Critical New York wins for Carol as film awards season heats up
Carol, with Cate Blanchette and Rooney Mara, has boosted its profile with four New York Film Critics Circle awards.
Carol, a 1950s-set romance starring Cate Blanchett and Rooney Mara, racked up the most awards on Wednesday as the New York Film Critics Circle announced its choices for year-end honours.
The film, based on Patricia Highsmith’s 1952 novel The Price of Salt, won best film, best director (Todd Haynes), best cinematography (Edward Lachman) and best screenplay (Phyllis Nagy). Haynes previously won for 2002’s Far From Heaven.
The wins helped boost the awards-season profile of Carol, which made its debut at the Cannes film festival to acclaim earlier this year, as the Oscar race remains wide open at this early stage.
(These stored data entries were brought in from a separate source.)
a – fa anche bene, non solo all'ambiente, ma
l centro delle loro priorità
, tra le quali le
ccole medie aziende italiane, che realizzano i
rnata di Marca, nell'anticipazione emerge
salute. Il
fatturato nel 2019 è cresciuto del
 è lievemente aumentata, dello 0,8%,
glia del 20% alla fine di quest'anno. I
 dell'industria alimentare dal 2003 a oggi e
On Tuesday, the National Board of Review named Mad Max: Fury Road the best film of the year, while the Gotham film awards anointed Spotlight.
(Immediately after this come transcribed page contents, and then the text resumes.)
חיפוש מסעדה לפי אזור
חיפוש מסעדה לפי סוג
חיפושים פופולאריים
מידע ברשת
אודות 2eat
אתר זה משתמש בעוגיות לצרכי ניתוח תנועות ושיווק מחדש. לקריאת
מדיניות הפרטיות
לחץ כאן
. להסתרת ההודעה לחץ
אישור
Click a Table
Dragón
George Miller’s latest Mad Max instalment remains the favourite to be named the best Australian film next week at the Australian Academy of Cinema and Television Arts awards after winning six AACTA technical and craft awards on Monday night in Sydney.
The New York Film Critics Circle spread the honours in the acting categories.
Saoirse Ronan won best actress for Brooklyn, another 1950s-set romantic drama, and Michael Keaton won best actor for Spotlight, even though his work in the film is generally being pushed as a supporting role. Mark Rylance won best supporting actor for his work in Bridge of Spies, and Kristen Stewart won best supporting actress for Clouds of Sils Maria.
Things continue to heat up across the next week with the Los Angeles Critics Association announcing its awards on Sunday. The Screen Actors Guild and Golden Globe nominations also are coming next week. Nominations for the Academy Awards will be announced on January 14 ahead of the ceremony on February 28.
The NYFCC, one of the most influential critics groups in the US, will surely add momentum to the Academy Awards fortunes of Carol, has played in limited release abroad and is released in Australia on December 26.
Timbuktu, a Mali drama about a village under jihadist control nominated earlier this year for the Oscars, won best foreign language film. Frederick Wiseman’s In Jackson Heights, about the Queens, New York, neighbourhood, took best documentary, and Pixar’s Inside Out was best animated film.
The group also announced several special awards, including one for composer Ennio Morricone, who scored Quentin Tarantino’s upcoming The Hateful Eight, and another honouring the legacy of William Becker and Janus Films. Becker, who made Janus one of the premiere art-house distributors, died in September.